Environments contain **_brains_** which are responsible for deciding the actions of their associated agents. Here we check for the first brain available, and set it as the default brain we will be controlling from Python.

In [None]:
# get the default brain
brain_name = env.brain_names[0]
brain = env.brains[brain_name]

### 2. Examine the State and Action Spaces

The simulation contains a single agent that navigates a large environment.  At each time step, it has four actions at its disposal:
- `0` - walk forward 
- `1` - walk backward
- `2` - turn left
- `3` - turn right

The state space has `37` dimensions and contains the agent's velocity, along with ray-based perception of objects around agent's forward direction.  A reward of `+1` is provided for collecting a yellow banana, and a reward of `-1` is provided for collecting a blue banana. 

Run the code cell below to print some information about the environment.

In [None]:
# reset the environment
env_info = env.reset(train_mode=True)[brain_name]

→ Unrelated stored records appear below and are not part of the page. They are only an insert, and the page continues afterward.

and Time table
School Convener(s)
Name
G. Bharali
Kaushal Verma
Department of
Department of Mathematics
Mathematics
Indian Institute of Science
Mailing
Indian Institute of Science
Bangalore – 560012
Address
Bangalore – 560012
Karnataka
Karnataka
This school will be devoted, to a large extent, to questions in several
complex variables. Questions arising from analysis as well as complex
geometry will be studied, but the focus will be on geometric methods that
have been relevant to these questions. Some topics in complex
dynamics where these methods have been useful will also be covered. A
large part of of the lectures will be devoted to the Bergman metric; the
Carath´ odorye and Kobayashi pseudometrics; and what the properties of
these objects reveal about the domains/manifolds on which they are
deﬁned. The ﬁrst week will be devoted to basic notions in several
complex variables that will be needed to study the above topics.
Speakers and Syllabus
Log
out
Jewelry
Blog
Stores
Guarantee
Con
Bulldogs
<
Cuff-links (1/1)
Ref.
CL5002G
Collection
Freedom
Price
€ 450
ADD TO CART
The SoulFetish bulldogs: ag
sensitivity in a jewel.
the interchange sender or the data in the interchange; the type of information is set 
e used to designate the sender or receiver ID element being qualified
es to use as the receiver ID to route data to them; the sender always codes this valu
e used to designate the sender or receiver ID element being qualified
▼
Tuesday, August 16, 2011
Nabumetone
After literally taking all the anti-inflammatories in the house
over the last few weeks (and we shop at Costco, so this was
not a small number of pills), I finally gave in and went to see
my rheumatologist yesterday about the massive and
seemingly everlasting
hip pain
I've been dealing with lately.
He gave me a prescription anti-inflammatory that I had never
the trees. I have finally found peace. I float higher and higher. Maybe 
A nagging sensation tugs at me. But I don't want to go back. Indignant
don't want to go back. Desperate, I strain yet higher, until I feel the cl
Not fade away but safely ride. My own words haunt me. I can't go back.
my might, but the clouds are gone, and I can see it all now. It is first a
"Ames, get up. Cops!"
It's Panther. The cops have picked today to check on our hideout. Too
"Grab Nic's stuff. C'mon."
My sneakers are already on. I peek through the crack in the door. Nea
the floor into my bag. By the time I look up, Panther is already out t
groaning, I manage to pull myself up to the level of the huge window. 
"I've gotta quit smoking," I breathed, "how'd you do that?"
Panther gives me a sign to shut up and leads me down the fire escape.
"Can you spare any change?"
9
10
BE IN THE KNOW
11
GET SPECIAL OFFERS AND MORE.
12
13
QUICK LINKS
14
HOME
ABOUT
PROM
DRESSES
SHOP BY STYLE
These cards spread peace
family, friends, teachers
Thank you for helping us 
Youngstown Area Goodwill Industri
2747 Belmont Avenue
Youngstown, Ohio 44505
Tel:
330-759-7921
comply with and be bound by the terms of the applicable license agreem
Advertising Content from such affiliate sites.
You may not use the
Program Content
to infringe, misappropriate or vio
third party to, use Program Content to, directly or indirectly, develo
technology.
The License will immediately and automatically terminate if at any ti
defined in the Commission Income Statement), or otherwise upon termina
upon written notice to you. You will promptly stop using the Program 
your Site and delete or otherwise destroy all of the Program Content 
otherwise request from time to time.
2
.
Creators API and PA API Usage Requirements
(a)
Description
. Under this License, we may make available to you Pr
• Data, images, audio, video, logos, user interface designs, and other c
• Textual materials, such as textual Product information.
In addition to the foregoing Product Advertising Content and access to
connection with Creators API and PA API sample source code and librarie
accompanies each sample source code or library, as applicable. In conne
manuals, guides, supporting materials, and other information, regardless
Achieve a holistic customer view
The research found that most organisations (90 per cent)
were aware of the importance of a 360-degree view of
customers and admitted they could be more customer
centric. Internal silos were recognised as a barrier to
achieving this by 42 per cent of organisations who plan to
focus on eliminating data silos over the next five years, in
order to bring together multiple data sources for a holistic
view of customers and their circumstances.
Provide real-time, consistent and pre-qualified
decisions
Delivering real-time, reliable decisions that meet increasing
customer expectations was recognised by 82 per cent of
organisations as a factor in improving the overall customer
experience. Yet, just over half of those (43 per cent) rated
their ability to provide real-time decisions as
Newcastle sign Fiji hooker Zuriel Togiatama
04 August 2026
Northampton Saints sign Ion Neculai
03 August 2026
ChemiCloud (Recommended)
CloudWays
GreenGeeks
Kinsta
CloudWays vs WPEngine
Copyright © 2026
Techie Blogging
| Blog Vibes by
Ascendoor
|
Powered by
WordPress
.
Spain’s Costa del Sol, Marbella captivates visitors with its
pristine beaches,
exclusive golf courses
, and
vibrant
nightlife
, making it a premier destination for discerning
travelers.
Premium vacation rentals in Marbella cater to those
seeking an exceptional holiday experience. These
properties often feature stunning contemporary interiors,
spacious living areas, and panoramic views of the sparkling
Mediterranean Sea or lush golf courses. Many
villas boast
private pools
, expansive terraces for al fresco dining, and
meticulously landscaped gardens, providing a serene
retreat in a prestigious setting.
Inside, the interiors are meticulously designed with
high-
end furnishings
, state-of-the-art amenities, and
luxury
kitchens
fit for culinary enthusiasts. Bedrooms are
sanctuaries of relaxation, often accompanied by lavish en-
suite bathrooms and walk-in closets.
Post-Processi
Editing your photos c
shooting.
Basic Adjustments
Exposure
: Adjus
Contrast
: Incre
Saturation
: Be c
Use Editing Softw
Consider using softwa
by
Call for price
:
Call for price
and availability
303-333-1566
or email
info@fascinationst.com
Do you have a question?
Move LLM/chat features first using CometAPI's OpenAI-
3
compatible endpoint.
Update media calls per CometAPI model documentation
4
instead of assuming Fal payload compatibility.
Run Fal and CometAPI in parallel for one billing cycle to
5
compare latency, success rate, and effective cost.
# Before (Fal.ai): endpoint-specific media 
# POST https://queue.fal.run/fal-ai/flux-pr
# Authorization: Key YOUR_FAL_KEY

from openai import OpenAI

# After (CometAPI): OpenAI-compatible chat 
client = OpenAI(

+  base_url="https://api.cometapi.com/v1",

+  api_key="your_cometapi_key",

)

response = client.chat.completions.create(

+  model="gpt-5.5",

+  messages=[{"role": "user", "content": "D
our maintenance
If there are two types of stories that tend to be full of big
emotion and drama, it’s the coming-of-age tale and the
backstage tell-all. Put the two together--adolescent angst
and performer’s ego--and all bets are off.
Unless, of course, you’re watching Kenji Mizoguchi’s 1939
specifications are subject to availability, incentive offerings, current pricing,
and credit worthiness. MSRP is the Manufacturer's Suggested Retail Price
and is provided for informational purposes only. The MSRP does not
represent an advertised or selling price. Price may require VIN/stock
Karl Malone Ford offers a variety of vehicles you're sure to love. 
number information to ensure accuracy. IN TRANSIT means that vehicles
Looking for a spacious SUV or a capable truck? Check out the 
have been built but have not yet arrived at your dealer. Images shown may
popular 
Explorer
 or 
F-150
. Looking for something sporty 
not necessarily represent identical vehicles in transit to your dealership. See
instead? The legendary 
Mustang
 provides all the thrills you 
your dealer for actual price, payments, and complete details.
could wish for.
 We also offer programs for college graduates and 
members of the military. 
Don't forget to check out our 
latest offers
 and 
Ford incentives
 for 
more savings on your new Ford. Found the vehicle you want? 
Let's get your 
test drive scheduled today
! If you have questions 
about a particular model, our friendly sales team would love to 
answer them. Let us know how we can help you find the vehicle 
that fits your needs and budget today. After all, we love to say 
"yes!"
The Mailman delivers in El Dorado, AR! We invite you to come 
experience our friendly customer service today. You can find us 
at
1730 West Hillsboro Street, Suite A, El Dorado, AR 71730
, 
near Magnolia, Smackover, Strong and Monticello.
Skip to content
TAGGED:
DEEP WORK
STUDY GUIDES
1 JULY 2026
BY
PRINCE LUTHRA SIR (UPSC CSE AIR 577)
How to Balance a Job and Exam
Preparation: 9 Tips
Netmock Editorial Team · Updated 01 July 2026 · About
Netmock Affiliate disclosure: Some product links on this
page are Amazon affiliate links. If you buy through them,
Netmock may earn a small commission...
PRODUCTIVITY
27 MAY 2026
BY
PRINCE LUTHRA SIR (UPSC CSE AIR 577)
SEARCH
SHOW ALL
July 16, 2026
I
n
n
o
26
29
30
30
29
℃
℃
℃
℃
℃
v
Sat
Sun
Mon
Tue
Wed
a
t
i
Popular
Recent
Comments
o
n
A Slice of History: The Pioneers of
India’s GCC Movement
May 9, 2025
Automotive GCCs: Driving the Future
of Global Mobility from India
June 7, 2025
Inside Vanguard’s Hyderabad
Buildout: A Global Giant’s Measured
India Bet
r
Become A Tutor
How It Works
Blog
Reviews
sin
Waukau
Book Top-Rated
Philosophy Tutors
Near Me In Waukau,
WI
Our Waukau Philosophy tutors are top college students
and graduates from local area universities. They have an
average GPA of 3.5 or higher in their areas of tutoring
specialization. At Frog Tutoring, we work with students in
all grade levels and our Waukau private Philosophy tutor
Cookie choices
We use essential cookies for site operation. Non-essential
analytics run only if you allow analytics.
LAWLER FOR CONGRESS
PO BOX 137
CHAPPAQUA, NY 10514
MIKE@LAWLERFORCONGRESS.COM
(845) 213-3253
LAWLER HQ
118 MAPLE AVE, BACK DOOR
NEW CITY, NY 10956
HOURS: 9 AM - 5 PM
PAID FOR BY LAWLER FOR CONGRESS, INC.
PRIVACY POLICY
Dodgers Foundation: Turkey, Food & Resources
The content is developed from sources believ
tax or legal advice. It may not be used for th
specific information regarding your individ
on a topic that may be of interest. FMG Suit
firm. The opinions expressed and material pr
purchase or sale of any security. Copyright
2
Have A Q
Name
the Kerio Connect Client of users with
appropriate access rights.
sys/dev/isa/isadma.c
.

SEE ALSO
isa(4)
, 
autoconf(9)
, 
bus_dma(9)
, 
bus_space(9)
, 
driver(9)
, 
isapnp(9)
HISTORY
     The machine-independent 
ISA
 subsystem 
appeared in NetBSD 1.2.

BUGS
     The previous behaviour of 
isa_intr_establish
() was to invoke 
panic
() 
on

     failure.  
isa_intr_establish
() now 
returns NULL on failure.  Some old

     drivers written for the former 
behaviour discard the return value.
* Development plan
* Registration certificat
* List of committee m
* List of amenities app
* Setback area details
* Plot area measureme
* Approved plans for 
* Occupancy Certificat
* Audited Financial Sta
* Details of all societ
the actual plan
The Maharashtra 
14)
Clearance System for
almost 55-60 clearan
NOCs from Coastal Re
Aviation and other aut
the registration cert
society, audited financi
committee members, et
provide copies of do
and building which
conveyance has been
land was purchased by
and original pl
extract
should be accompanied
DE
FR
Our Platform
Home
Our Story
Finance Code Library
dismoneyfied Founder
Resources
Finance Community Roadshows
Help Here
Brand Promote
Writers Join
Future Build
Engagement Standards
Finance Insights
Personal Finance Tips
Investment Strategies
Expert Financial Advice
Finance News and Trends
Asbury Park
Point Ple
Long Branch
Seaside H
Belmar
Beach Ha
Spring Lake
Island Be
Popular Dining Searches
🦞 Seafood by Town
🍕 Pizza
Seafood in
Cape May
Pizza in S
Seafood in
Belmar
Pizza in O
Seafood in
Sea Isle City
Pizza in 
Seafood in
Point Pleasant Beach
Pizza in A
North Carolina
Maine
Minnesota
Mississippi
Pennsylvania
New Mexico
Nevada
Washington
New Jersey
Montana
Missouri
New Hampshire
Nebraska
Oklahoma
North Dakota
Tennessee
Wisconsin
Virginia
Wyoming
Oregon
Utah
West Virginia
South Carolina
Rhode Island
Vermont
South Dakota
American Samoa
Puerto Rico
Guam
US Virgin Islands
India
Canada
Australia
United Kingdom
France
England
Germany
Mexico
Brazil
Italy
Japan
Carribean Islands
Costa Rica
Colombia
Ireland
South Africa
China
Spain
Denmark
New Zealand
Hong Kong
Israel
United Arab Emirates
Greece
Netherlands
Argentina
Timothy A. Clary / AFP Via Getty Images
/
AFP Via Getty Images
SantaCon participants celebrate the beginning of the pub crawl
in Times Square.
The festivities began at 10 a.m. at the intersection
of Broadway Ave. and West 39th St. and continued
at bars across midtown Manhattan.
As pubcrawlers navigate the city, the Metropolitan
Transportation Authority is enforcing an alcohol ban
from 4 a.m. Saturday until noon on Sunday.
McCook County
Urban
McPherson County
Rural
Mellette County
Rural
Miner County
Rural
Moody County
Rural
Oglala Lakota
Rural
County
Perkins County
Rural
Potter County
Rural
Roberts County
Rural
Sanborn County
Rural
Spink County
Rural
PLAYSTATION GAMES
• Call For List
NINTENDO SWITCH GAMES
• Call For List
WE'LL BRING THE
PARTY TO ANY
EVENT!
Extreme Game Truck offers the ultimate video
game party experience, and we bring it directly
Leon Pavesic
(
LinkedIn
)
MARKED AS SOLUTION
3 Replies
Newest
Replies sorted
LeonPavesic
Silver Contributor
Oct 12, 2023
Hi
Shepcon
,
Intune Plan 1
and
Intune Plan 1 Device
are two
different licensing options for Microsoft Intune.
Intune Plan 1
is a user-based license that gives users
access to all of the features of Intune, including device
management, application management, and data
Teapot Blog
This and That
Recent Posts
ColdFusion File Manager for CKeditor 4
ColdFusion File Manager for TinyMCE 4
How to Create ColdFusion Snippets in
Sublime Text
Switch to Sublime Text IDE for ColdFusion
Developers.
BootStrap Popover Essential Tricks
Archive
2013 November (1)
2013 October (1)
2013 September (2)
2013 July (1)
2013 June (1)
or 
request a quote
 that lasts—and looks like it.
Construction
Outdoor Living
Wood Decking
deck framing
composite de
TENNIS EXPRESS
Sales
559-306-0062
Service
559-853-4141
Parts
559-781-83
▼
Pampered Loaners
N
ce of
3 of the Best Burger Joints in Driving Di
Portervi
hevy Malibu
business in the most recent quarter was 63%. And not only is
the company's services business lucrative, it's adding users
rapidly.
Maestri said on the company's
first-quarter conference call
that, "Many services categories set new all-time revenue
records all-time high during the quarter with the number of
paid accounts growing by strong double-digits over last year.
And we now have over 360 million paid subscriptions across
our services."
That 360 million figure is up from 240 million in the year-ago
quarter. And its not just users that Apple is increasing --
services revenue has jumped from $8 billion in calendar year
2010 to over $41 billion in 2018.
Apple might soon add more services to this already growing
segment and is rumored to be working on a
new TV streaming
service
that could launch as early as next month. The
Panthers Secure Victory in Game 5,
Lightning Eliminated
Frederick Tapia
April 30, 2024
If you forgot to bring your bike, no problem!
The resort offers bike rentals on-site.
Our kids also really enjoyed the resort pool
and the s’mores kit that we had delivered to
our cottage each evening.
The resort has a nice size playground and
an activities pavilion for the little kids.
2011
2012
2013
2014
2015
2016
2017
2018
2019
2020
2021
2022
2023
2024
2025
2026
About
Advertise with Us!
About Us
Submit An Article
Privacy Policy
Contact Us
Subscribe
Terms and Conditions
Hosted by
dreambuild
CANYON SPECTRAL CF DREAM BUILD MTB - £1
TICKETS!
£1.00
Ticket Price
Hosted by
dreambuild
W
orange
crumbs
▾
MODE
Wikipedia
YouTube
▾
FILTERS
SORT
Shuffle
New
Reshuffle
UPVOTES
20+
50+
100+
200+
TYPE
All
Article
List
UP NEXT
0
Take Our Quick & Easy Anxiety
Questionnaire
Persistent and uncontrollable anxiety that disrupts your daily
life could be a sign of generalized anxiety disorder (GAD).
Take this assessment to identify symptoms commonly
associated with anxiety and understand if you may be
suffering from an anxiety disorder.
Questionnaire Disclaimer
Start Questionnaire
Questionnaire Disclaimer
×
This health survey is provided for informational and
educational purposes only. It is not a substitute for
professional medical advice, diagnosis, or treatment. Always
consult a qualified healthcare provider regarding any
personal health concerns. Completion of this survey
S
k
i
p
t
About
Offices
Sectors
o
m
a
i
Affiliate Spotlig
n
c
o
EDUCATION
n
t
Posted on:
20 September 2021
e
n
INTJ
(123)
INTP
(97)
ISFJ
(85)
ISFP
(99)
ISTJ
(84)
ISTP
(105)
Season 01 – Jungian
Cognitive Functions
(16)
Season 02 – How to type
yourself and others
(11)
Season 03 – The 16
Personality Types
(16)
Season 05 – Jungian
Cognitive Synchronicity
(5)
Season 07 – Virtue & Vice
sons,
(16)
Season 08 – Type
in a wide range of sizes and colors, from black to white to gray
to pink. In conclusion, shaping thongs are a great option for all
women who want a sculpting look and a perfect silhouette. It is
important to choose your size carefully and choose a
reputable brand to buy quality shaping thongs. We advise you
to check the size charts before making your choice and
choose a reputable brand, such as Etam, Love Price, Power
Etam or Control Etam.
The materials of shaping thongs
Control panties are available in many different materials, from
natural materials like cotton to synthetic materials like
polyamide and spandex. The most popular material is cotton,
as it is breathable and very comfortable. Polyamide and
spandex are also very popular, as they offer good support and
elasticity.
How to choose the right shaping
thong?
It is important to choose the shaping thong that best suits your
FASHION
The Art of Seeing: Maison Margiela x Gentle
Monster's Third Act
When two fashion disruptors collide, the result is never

# number of agents in the environment
print('Number of agents:', len(env_info.agents))

# number of actions
action_size = brain.vector_action_space_size
print('Number of actions:', action_size)

# examine the state space 
state = env_info.vector_observations[0]
print('States look like:', state)
state_size = len(state)
print('States have length:', state_size)

### 3. Determine if GPU can be used

If CUDA is available, this will speed up the learning process.

In [None]:
import torch
device = torch.device("cuda:0" if torch.cuda.is_available() else "cpu")
print(device)

seed = 42

### 4. Define neural network used as an approximation for the Q-table

The neural network defined below has consists of a GRU layer followed by two fully connected layers. It uses RelU actication and dropout.


In [None]:
import torch.nn as nn
import torch.nn.functional as F

class QNetwork(nn.Module):
    def __init__(self, state_size, action_size, seed):
        """Initialize parameters and build model.
        Params
        ======
            state_size (int): Dimension of each state
            action_size (int): Dimension of each action
            seed (int): Random seed
        """
        super(QNetwork, self).__init__()
        self.seed = torch.manual_seed(seed)
        
        self.gru_hidden_dim = 100
        self.hidden_dim = 150
        
        self.gru = nn.GRU(input_size=state_size, hidden_size=self.gru_hidden_dim, batch_first=True)
        self.lin1 = nn.Linear(self.gru_hidden_dim, self.hidden_dim)
        self.dropout = nn.Dropout(p=0.2)
        self.lin2 = nn.Linear(self.hidden_dim, action_size)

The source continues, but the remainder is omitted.